(Stored data entries)
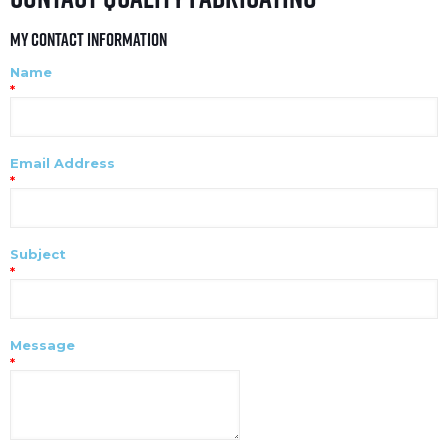
My Contact Information
Name
*
Email Address
*
Subject
*
Message
*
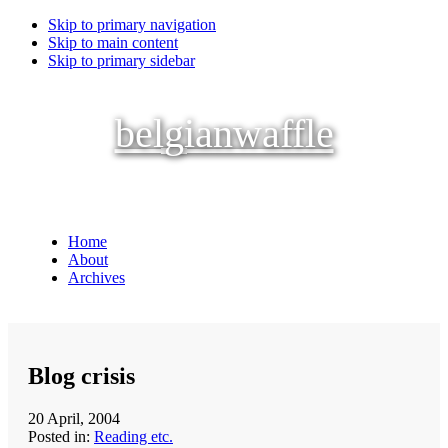
Skip to primary navigation
Skip to main content
Skip to primary sidebar
belgianwaffle
Home
About
Archives
Blog crisis
20 April, 2004
Posted in:
Reading etc.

**What the task asks**
Give back the data verbatim. The pictures are not part of the copy.

**Result for this task**
My Contact Information
Name
*
Email Address
*
Subject
*
Message
*
Skip to primary navigation
Skip to main content
Skip to primary sidebar
belgianwaffle
Home
About
Archives
Blog crisis
20 April, 2004
Posted in:
Reading etc.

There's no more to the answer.